Form Factors and Tools
Different form factors influence how you use these models:
- IDE-based (Cursor, VS Code extensions) — great for in-context coding
- Claude Code — strong for reasoning and planning
- OpenCode — flexible with multiple model options
What Didn't Work: Subagent Per Role
We found that the approach of using subagents per role (one agent for planning, one for coding, one for testing, etc.) didn't work very well in practice. It added complexity without proportional improvement in results.

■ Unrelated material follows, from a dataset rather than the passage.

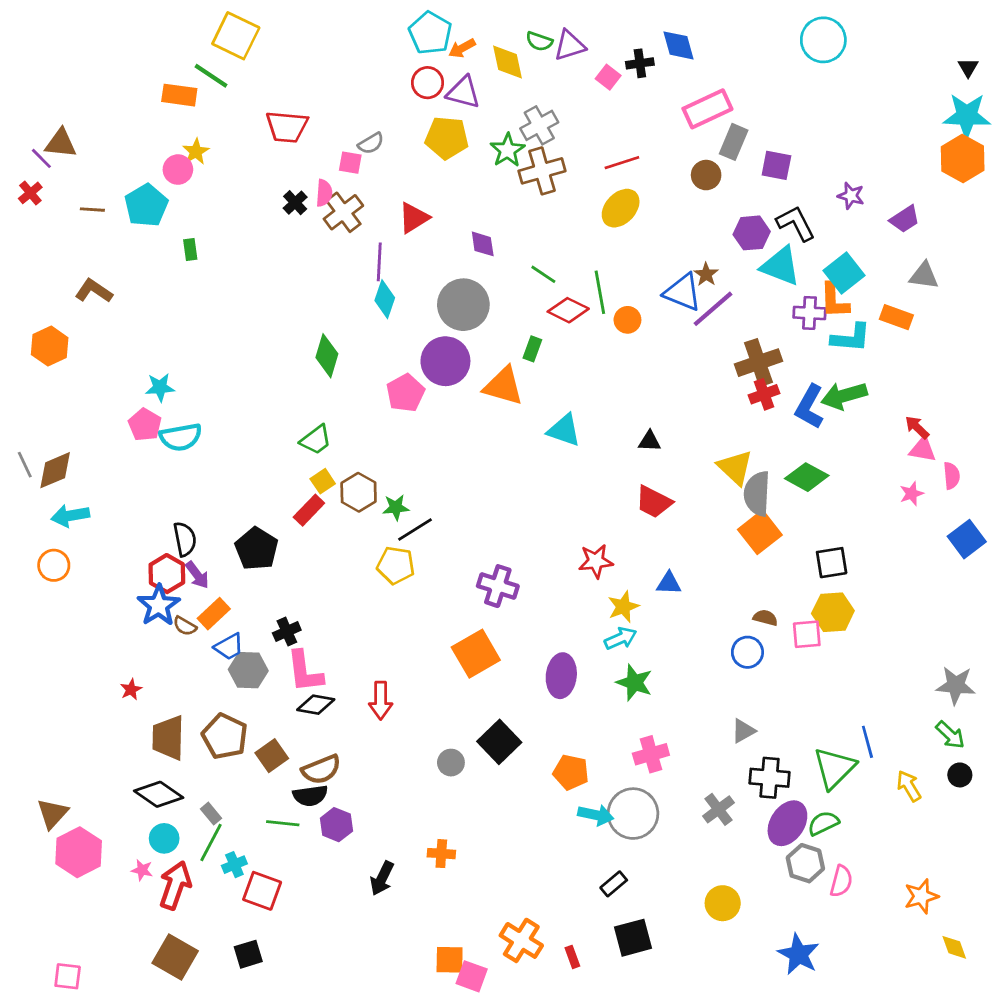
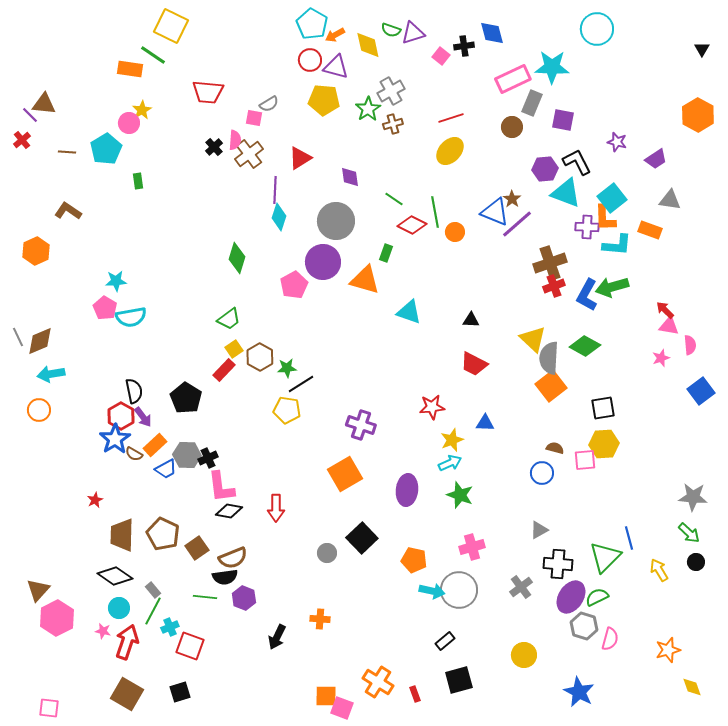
cyan star: (967, 116) -> (552, 67), moved
brown cross: (542, 171) -> (393, 124), size x0.6
gray hexagon: (248, 670) -> (187, 455), moved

What Worked Better: Task Grouping
The more effective approach:
- Specify the task list clearly
- Ask AI to group tasks by file
- Ask OpenCode or Claude Code to execute fixes in parallel
Note: Parallel execution is pretty hard to achieve in Cursor, but works well in OpenCode and Claude Code.
Conclusion
Based on both platform documentation and real-world testing, here are the key takeaways:
- Model tiers matter — Use top-tier for planning, mid-tier for execution
- Cost scales with codebase size — Top-tier models can hit $20+ per query on larger projects
- Clear instructions beat model selection — A well-specified task with a mid-tier model beats a vague prompt with a top-tier model
- Avoid over-engineering workflows — Simple task grouping beats complex multi-agent systems
- Choose the right form factor — OpenCode and Claude Code enable parallel execution better than Cursor
Bottom line: Don't use a sledgehammer for every task. Plan with the best (GPT-5.2, Claude Opus), execute with the efficient (Grok Code Fast 1, MiniMax M2.1).